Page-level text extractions
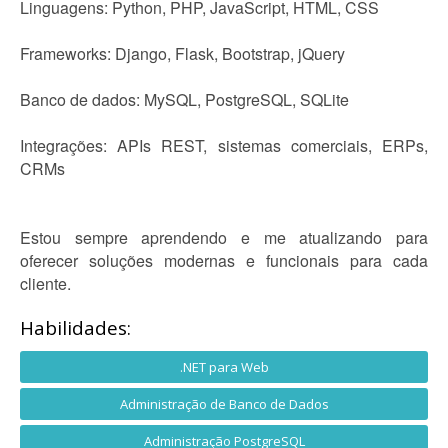
Linguagens: Python, PHP, JavaScript, HTML, CSS
Frameworks: Django, Flask, Bootstrap, jQuery
Banco de dados: MySQL, PostgreSQL, SQLite
Integrações: APIs REST, sistemas comerciais, ERPs,
CRMs
Estou sempre aprendendo e me atualizando para
oferecer soluções modernas e funcionais para cada
cliente.
Habilidades:
.NET para Web
Administração de Banco de Dados
Administração PostgreSQL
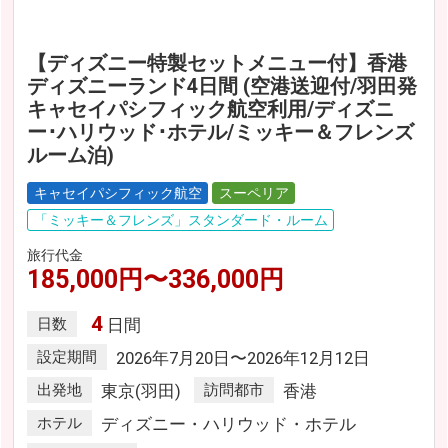
【ディズニー特製セットメニュー付】香港
ディズニーランド4日間 (空港送迎付/羽田発
キャセイパシフィック航空利用/ディズニ
ー･ハリウッド･ホテル/ミッキー＆フレンズ
ルーム泊)
キャセイパシフィック航空
スーペリア
「ミッキー＆フレンズ」スタンダード・ルーム
旅行代金
185,000円〜336,000円
4
日数
日間
設定期間
2026年7月20日〜2026年12月12日
出発地
東京(羽田)
訪問都市
香港
ホテル
ディズニー・ハリウッド・ホテル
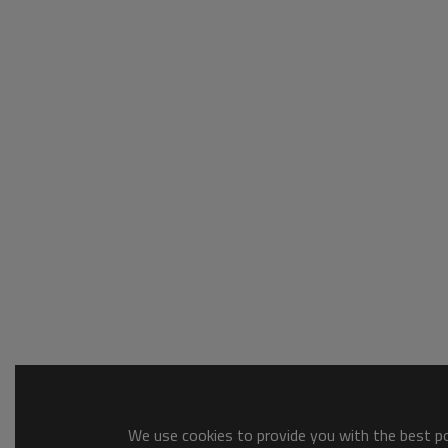
We use cookies to provide you with the best pos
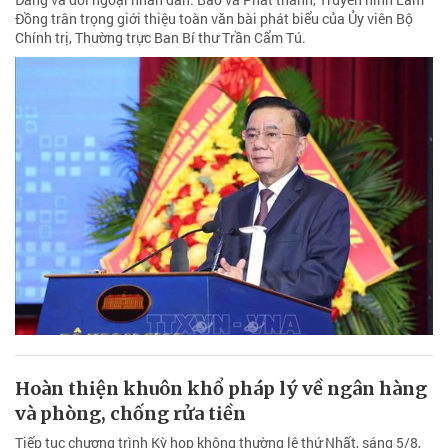
Đồng trân trọng giới thiệu toàn văn bài phát biểu của Ủy viên Bộ
Chính trị, Thường trực Ban Bí thư Trần Cẩm Tú.
Hoàn thiện khuôn khổ pháp lý về ngân hàng
và phòng, chống rửa tiền
Tiếp tục chương trình Kỳ họp không thường lệ thứ Nhất, sáng 5/8,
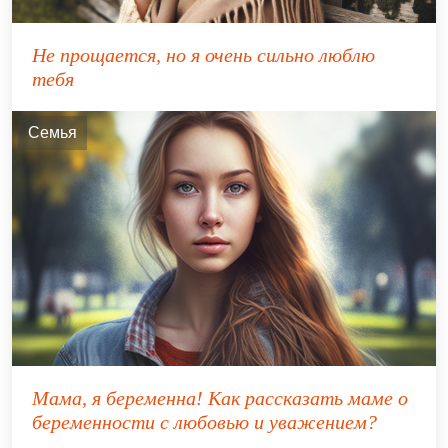
Не прощается, но я очень сильно люблю
тебя
Семья
Мама, я беременна!⁣ Как рассказать маме о
беременности с любовью и уважением?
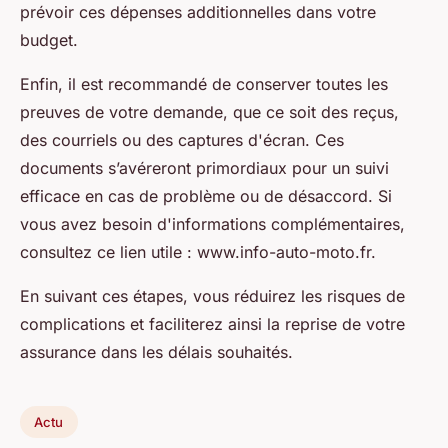
prévoir ces dépenses additionnelles dans votre
budget.
Enfin, il est recommandé de conserver toutes les
preuves de votre demande, que ce soit des reçus,
des courriels ou des captures d'écran. Ces
documents s’avéreront primordiaux pour un suivi
efficace en cas de problème ou de désaccord. Si
vous avez besoin d'informations complémentaires,
consultez ce lien utile : www.info-auto-moto.fr.
En suivant ces étapes, vous réduirez les risques de
complications et faciliterez ainsi la reprise de votre
assurance dans les délais souhaités.
Actu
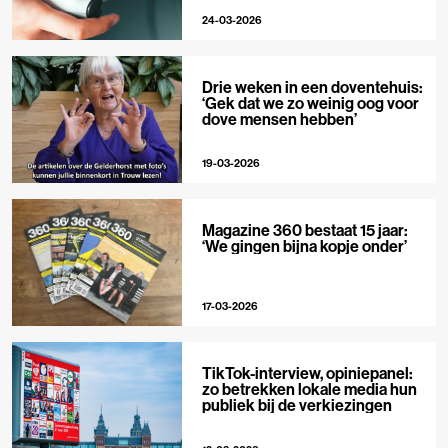
24-03-2026
Drie weken in een doventehuis:
‘Gek dat we zo weinig oog voor
dove mensen hebben’
19-03-2026
Magazine 360 bestaat 15 jaar:
‘We gingen bijna kopje onder’
17-03-2026
TikTok-interview, opiniepanel:
zo betrekken lokale media hun
publiek bij de verkiezingen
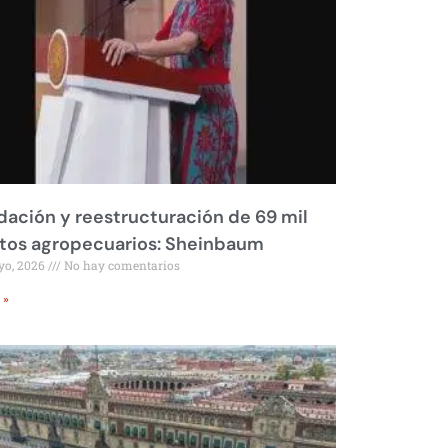
dación y reestructuración de 69 mil
tos agropecuarios: Sheinbaum
yo, 2026
No hay comentarios
 »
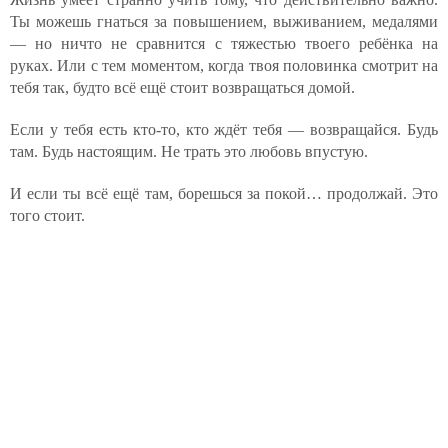
Ты можешь гнаться за повышением, выживанием, медалями
— но ничто не сравнится с тяжестью твоего ребёнка на
руках. Или с тем моментом, когда твоя половинка смотрит на
тебя так, будто всё ещё стоит возвращаться домой.
Если у тебя есть кто-то, кто ждёт тебя — возвращайся. Будь
там. Будь настоящим. Не трать это любовь впустую.
И если ты всё ещё там, борешься за покой… продолжай. Это
того стоит.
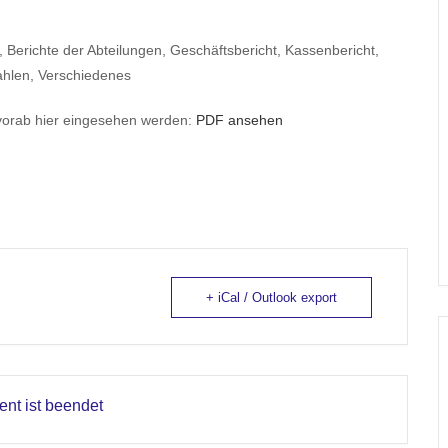
Berichte der Abteilungen, Geschäftsbericht, Kassenbericht,
ahlen, Verschiedenes
vorab hier eingesehen werden:
PDF ansehen
+ iCal / Outlook export
nt ist beendet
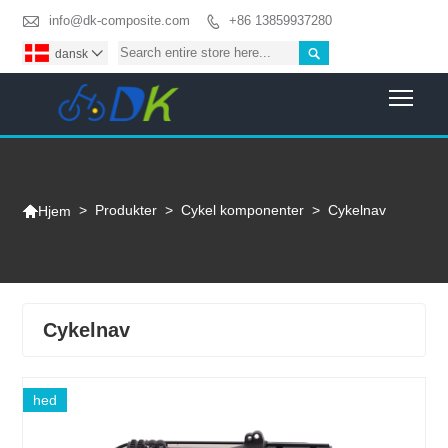

info@dk-composite.com
+86 13859937280


dansk

Togg

>
Produkter
>
Cykel komponenter
>
Cykelnav
Hjem
Cykelnav
hed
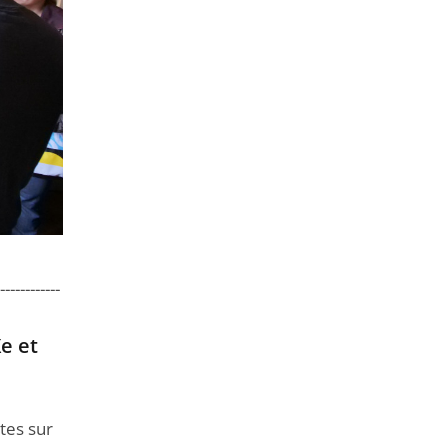
------------
e et
xtes sur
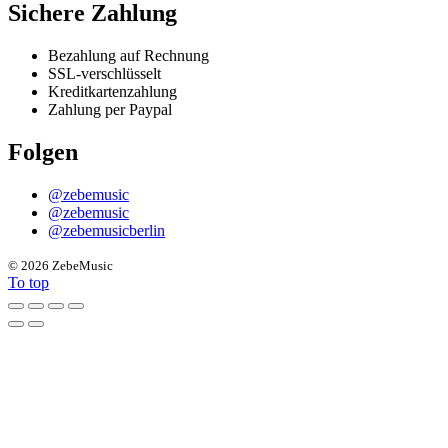
Sichere Zahlung
Bezahlung auf Rechnung
SSL-verschlüsselt
Kreditkartenzahlung
Zahlung per Paypal
Folgen
@zebemusic
@zebemusic
@zebemusicberlin
©
2026 ZebeMusic
To top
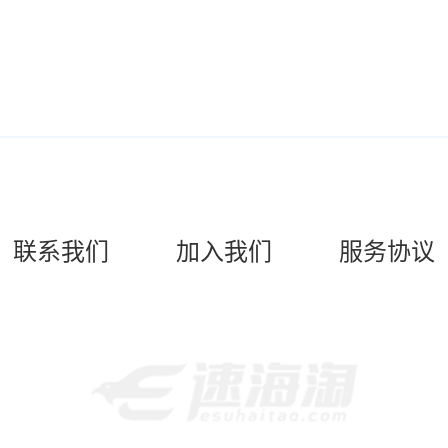
联系我们
加入我们
服务协议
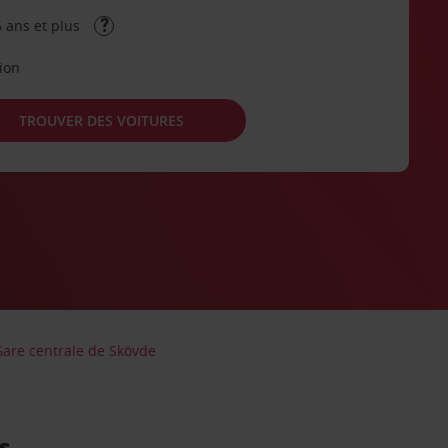
 ans et plus
tion
TROUVER DES VOITURES
Gare centrale de Skövde
s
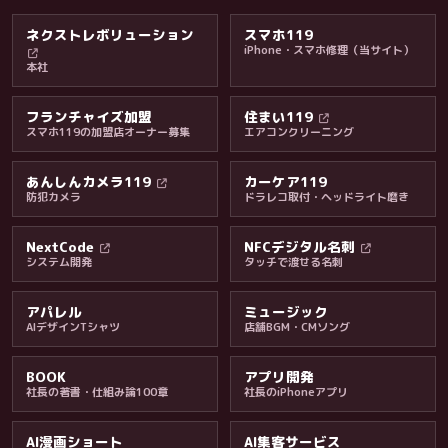
ネクストレボリューション
スマホ119
iPhone・スマホ修理（当サイト）
本社
フランチャイズ加盟
住まい119
スマホ119の加盟店オーナー募集
エアコンクリーニング
あんしんカメラ119
カーケア119
防犯カメラ
ドラレコ取付・ヘッドライト磨き
料金・保証・ご案内
NextCode
NFCデジタル名刺
システム開発
タッチで渡せる名刺
アパレル
ミュージック
AIデザインTシャツ
店舗BGM・CMソング
BOOK
アプリ開発
社長の著書・仕組み論100章
社長のiPhoneアプリ
AI漫画ショート
AI集客サービス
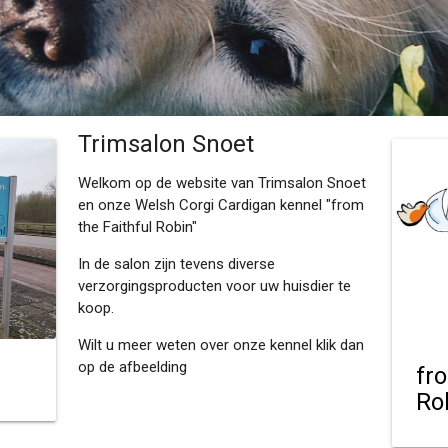
Trimsalon Snoet
Welkom op de website van Trimsalon Snoet
en onze Welsh Corgi Cardigan kennel "from
the Faithful Robin"
In de salon zijn tevens diverse
verzorgingsproducten voor uw huisdier te
koop.
Wilt u meer weten over onze kennel klik dan
op de afbeelding
fr
Ro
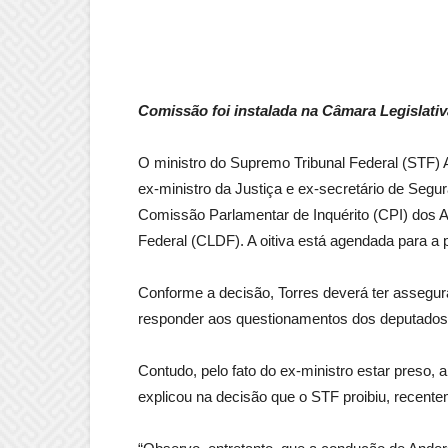
Comissão foi instalada na Câmara Legislativ
O ministro do Supremo Tribunal Federal (STF) 
ex-ministro da Justiça e ex-secretário de Segu
Comissão Parlamentar de Inquérito (CPI) dos A
Federal (CLDF). A oitiva está agendada para a p
Conforme a decisão, Torres deverá ter assegurad
responder aos questionamentos dos deputados d
Contudo, pelo fato do ex-ministro estar preso, 
explicou na decisão que o STF proibiu, recente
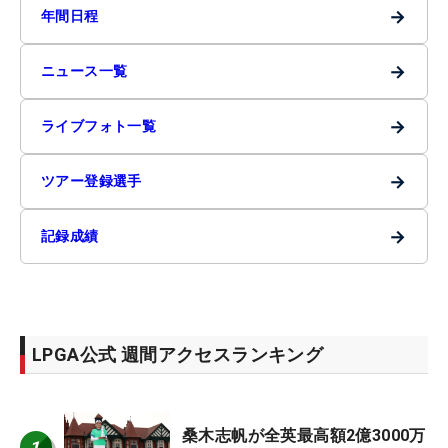
→
年間日程
→
ニュース一覧
→
ライブフォト一覧
→
ツアー登録選手
→
記録成績
LPGA公式 週間アクセスランキング
桑木志帆が全英最高額2億3000万
1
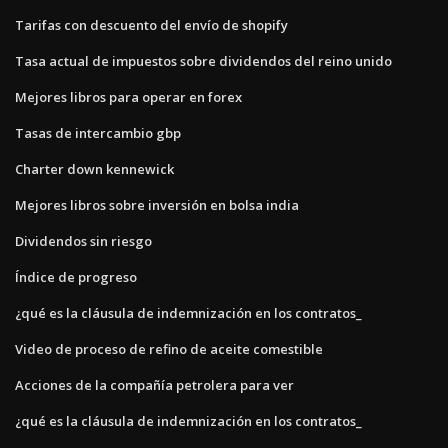
Tarifas con descuento del envío de shopify
Tasa actual de impuestos sobre dividendos del reino unido
Mejores libros para operar en forex
Tasas de intercambio gbp
Charter down kennewick
Mejores libros sobre inversión en bolsa india
Dividendos sin riesgo
Índice de progreso
¿qué es la cláusula de indemnización en los contratos_
Video de proceso de refino de aceite comestible
Acciones de la compañía petrolera para ver
¿qué es la cláusula de indemnización en los contratos_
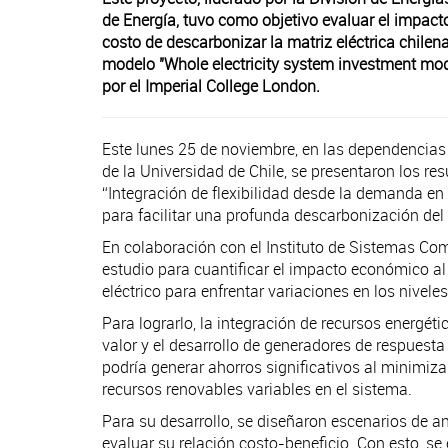
de Energía, tuvo como objetivo evaluar el impacto 
costo de descarbonizar la matriz eléctrica chilena. 
modelo "Whole electricity system investment mo
por el Imperial College London.
Este lunes 25 de noviembre, en las dependencias 
de la Universidad de Chile, se presentaron los res
“Integración de flexibilidad desde la demanda en 
para facilitar una profunda descarbonización del 
En colaboración con el Instituto de Sistemas Comp
estudio para cuantificar el impacto económico al 
eléctrico para enfrentar variaciones en los nive
Para lograrlo, la integración de recursos energét
valor y el desarrollo de generadores de respuesta 
podría generar ahorros significativos al minimizar
recursos renovables variables en el sistema.
Para su desarrollo, se diseñaron escenarios de an
evaluar su relación costo-beneficio. Con esto, se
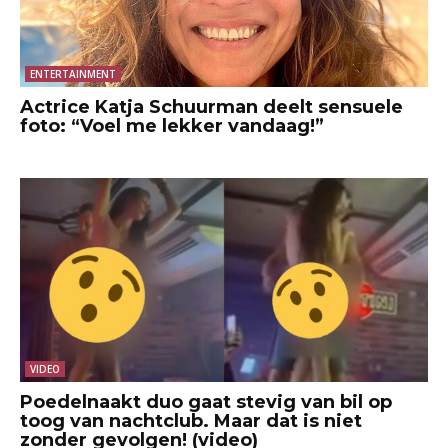
ENTERTAINMENT
Actrice Katja Schuurman deelt sensuele
foto: “Voel me lekker vandaag!”
VIDEO
Poedelnaakt duo gaat stevig van bil op
toog van nachtclub. Maar dat is niet
zonder gevolgen! (video)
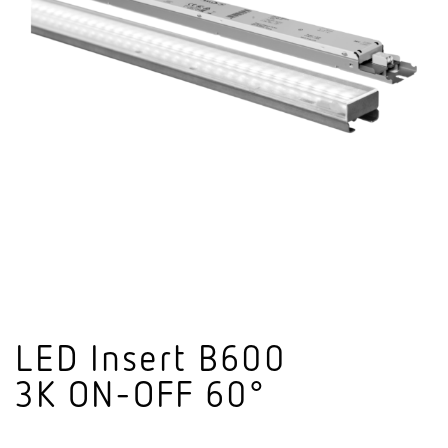
LED Insert B600
3K ON-OFF 60°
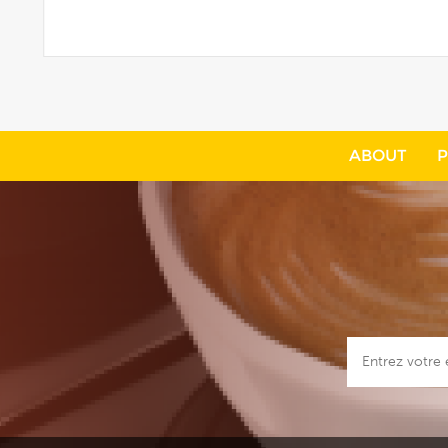
plus
ABOUT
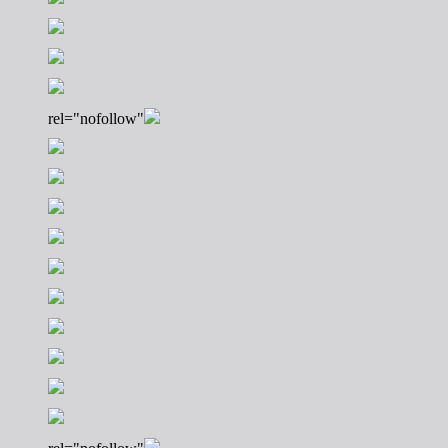
rel="nofollow"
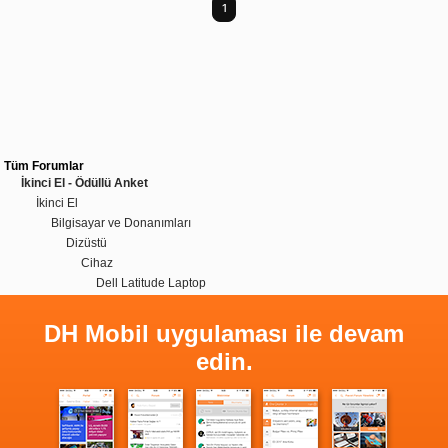
1
Tüm Forumlar
İkinci El - Ödüllü Anket
İkinci El
Bilgisayar ve Donanımları
Dizüstü
Cihaz
Dell Latitude Laptop
DH Mobil uygulaması ile devam
edin.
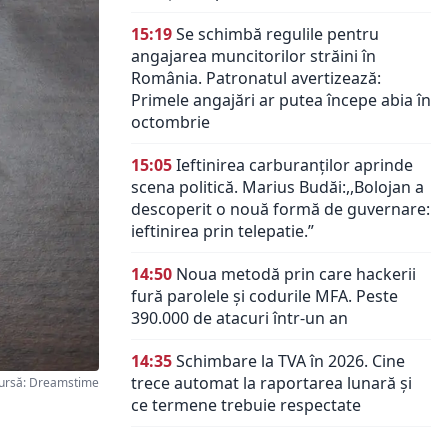
15:19
Se schimbă regulile pentru
angajarea muncitorilor străini în
România. Patronatul avertizează:
Primele angajări ar putea începe abia în
octombrie
15:05
Ieftinirea carburanților aprinde
scena politică. Marius Budăi:,,Bolojan a
descoperit o nouă formă de guvernare:
ieftinirea prin telepatie.”
14:50
Noua metodă prin care hackerii
fură parolele și codurile MFA. Peste
390.000 de atacuri într-un an
14:35
Schimbare la TVA în 2026. Cine
trece automat la raportarea lunară și
ursă: Dreamstime
ce termene trebuie respectate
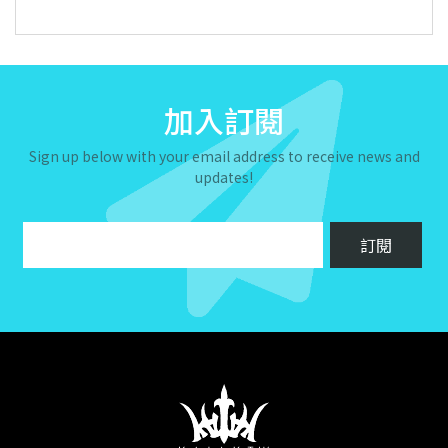
加入訂閱
Sign up below with your email address to receive news and
updates!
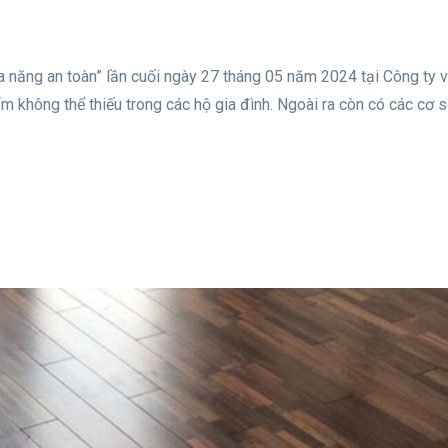
a năng an toàn” lần cuối ngày 27 tháng 05 năm 2024 tại Công ty v
 không thể thiếu trong các hộ gia đình. Ngoài ra còn có các cơ s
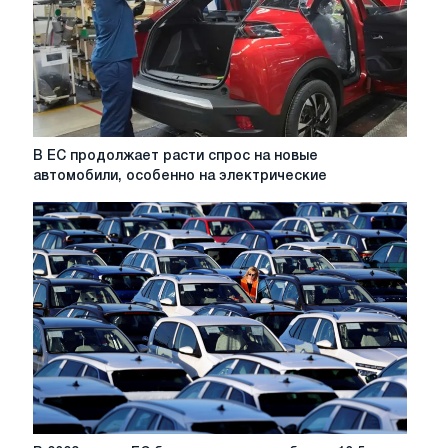
В
В ЕС продолжает расти спрос на новые
ЕС
автомобили, особенно на электрические
продолжает
расти
спрос
на
новые
автомобили,
особенно
на
электрические
В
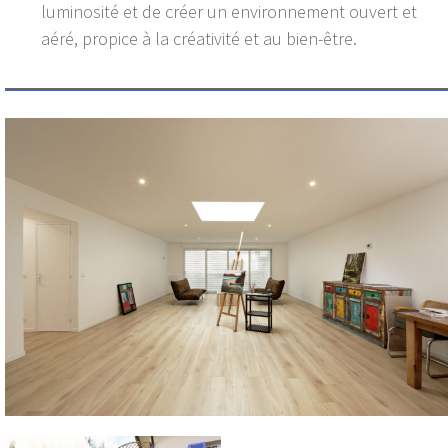
luminosité et de créer un environnement ouvert et
aéré, propice à la créativité et au bien-être.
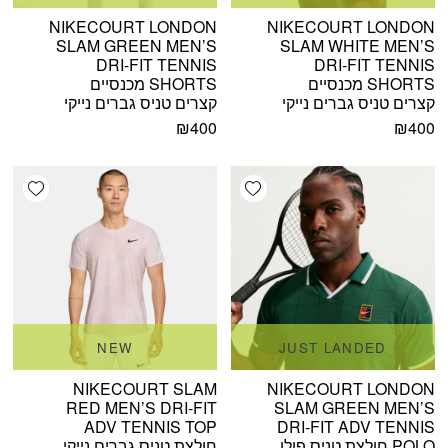
NIKECOURT LONDON
NIKECOURT LONDON
SLAM GREEN MEN’S
SLAM WHITE MEN’S
DRI-FIT TENNIS
DRI-FIT TENNIS
SHORTS מכנסיים
SHORTS מכנסיים
קצרים טניס גברים נייקי
קצרים טניס גברים נייקי
₪
400
₪
400
shlist
Add wishlist
NEW
JUST LANDED
NIKECOURT SLAM
NIKECOURT LONDON
RED MEN’S DRI-FIT
SLAM GREEN MEN’S
ADV TENNIS TOP
DRI-FIT ADV TENNIS
POLO חולצת טניס פולו
חולצת טניס גברים נייקי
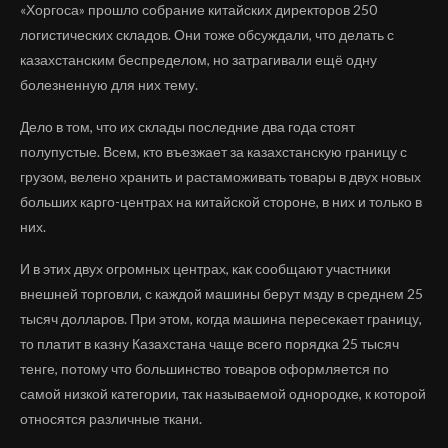
«Хоргоса» прошло собрание китайских директоров 250
логистических складов. Они тоже обсуждали, что делать с
казахстанским беспределом, но затрагивали ещё одну
болезненную для них тему.
Дело в том, что их склады последние два года стоят
полупустые. Всем, кто въезжает за казахстанскую границу с
грузом, велено хранить и растаможивать товары в двух новых
больших карго-центрах на китайской стороне, в них и только в
них.
И в этих двух огромных центрах, как сообщают участники
внешней торговли, с каждой машины берут мзду в среднем 25
тысяч долларов. При этом, когда машина пересекает границу,
то платит в казну Казахстана чаще всего порядка 25 тысяч
тенге, потому что большинство товаров оформляется по
самой низкой категории, так называемой однородке, к которой
относятся различные ткани.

— What the task requires —
Every line of the records containing the word "フレンズ" must appear in the answer.

— Task output —
ー･ハリウッド･ホテル/ミッキー＆フレンズ
「ミッキー＆フレンズ」スタンダード・ルーム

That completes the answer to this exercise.